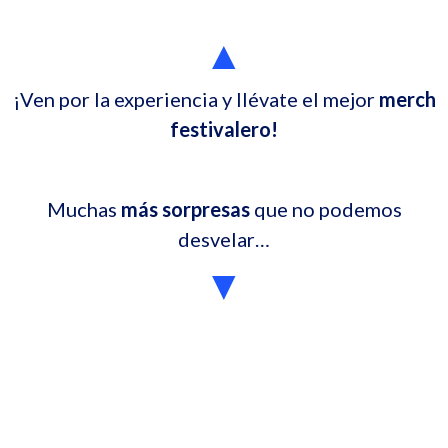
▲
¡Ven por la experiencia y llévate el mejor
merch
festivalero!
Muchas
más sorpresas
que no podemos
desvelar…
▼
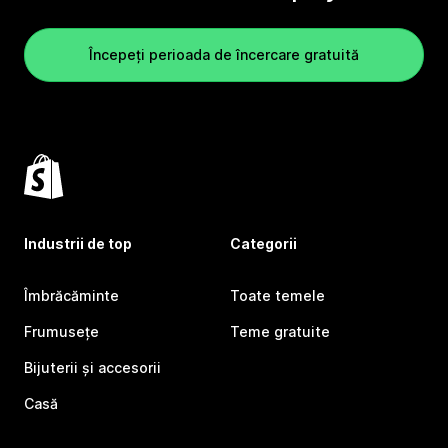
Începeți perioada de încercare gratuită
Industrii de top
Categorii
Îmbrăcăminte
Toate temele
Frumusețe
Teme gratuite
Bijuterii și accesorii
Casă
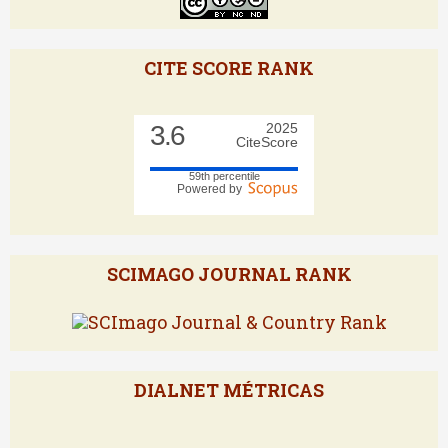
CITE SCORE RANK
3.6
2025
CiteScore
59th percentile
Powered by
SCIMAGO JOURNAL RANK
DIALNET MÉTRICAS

---

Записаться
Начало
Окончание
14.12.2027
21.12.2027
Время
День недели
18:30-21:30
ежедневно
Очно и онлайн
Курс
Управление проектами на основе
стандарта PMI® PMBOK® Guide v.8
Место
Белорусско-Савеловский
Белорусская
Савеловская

§ **TASK DESCRIPTION**
Reproduce the lines above beginning at the line that contains "Îmbrăcăminte" and ending at the line that contains "DIALNET MÉTRICAS". No pictures.

§ **ANSWER FOR THE TASK**
Îmbrăcăminte
Toate temele
Frumusețe
Teme gratuite
Bijuterii și accesorii
Casă
CITE SCORE RANK
3.6
2025
CiteScore
59th percentile
Powered by
SCIMAGO JOURNAL RANK
DIALNET MÉTRICAS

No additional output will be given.